Она двигалась стремительно. Я даже понять не успела, как Ли оказалась рядом. Лишь почувствовала касание к шее, легкое, почти играющее, и осела на руки подруге.


Очнулась я в затемненной комнате. Мягко светил стоявший на тумбочке светильник в виде какого-то экзотического цветка, а на расстоянии вытянутой руки сидела, удобно устроившись и укутавшись в плед, Ли, углубившаяся в чтение какой-то книги.

Забавно. Я уже невесть сколько в этом замке, а только теперь могу ее нормально рассмотреть. А ведь она похорошела со дня нашей последней встречи. Темный загар очень шел ее распущенным по плечам огненно-рыжим волосам, и лицо вовсе не портила россыпь светло-коричневых веснушек. Но дело было даже не в этом — Ли, казалось, светилась изнутри от счастья, и я невольно залюбовалась своей Тигровой Лилией, вовсе не желая нарушать вязкую приятную идиллию.

Только вот свербит в боку… и руки связаны за спиной.

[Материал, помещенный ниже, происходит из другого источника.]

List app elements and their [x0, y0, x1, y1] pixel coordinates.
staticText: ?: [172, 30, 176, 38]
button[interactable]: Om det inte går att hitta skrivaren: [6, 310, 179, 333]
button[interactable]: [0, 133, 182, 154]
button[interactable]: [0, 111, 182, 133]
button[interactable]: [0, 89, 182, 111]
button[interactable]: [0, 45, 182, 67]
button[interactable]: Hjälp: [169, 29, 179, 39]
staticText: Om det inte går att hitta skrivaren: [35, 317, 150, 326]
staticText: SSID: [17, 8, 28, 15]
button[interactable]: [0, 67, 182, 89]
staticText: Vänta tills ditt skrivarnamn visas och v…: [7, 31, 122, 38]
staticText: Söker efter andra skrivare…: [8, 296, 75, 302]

Связаны?

— Ли, ты что? — зашипела я.

Ли отложила книгу, поднялась с кресла и подошла ко мне:

— Я что? — спросила она. — Это ты хотела из окна выпрыгнуть, не я.

— Голова раскалывается, — прошептала я, отказываясь вспоминать то несчастное утро… Что это было, ради Бога?

— Естественно, раскалывается. Сначала карнизом по лбу, потом еще раз — створкой. Дорогая, ты до окна не добежала, а все равно живой осталась чудом. И все же, что случилось?

Чтобы я сама знала, что случилось. Я как бисер четок перебирала события того утра и, наконец, нашла нужное.

— Письмо, — вспомнила я… — Да… какое-то письмо на туалетном столике. А там…

Я сглотнула, вспомнив написанные на листке бумаги слова. Меня пытались убить? Осознание приходило медленно, будто продираясь через загустевший воздух, в душу закрадывался темный ужас. Почему меня хотели убить? Я никогда и никому не причинила зла. Так за что?

Дверь вдруг распахнулась, и вошел серьезный Саша, а за ним какой-то странный низкий, округлый господин в обвисших рейтузах, сером, поношенном свитере и с толстыми, смешными очками.

— Ну-с, — усмехнулся господин, показывая гнилые зубки. — Где наш пациент?

Я дернулась в веревках, чувствуя неладное. И не зря.

— Ах во-о-о-о-т где наш пациент, — потер господинчик пухлые ладошки, глядя на меня. От этого взгляда мне почему-то стало очень неприятно… очень. — Симпатичный пациент, приятно с такими работать!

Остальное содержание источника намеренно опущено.